- **TASK TO COMPLETE**
Of the lines below, count those containing the word "віджимань". Reply with the number alone.

_ _ _ _

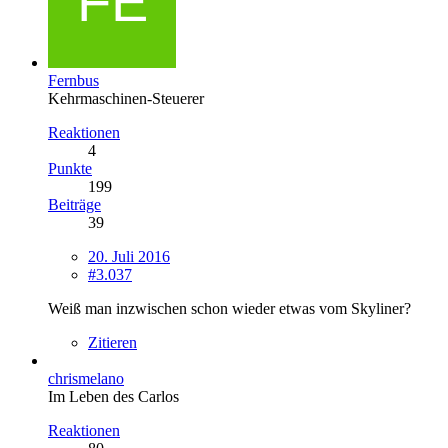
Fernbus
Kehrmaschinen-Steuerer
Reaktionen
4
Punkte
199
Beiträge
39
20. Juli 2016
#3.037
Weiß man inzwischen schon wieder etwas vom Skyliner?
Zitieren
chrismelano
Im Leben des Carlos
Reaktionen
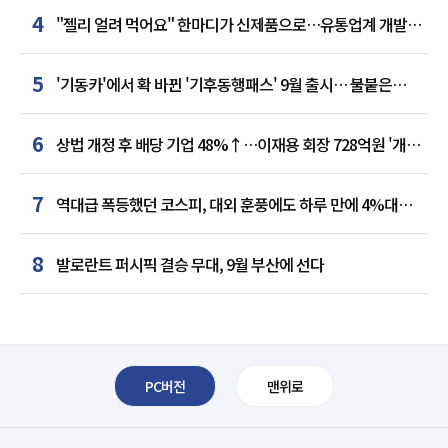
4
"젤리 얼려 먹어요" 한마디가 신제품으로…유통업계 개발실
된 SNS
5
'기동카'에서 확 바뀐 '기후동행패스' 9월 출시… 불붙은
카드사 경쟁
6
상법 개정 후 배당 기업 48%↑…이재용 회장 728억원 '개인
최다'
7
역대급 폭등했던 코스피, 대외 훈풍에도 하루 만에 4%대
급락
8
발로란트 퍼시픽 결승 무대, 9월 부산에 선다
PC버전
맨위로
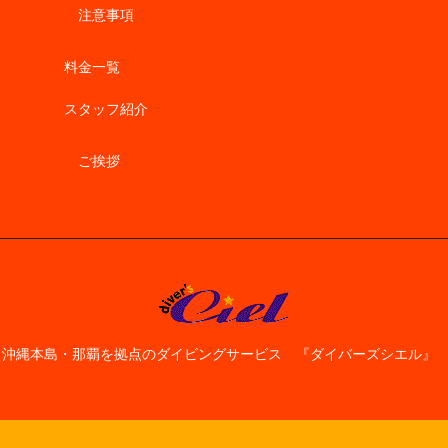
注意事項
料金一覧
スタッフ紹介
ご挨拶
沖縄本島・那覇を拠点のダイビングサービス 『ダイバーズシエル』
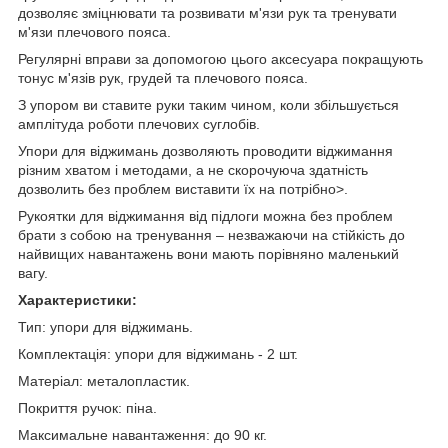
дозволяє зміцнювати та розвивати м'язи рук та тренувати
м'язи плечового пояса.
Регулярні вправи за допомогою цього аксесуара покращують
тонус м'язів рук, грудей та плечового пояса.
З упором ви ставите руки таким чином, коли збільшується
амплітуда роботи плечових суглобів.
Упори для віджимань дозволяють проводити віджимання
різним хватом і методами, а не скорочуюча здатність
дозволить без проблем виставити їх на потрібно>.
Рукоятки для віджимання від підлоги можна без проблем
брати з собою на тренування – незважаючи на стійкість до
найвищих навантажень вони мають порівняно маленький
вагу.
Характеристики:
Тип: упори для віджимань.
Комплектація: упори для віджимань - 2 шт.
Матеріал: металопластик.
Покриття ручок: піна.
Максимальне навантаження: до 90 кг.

_ _ _ _

- **TASK ANSWER**
3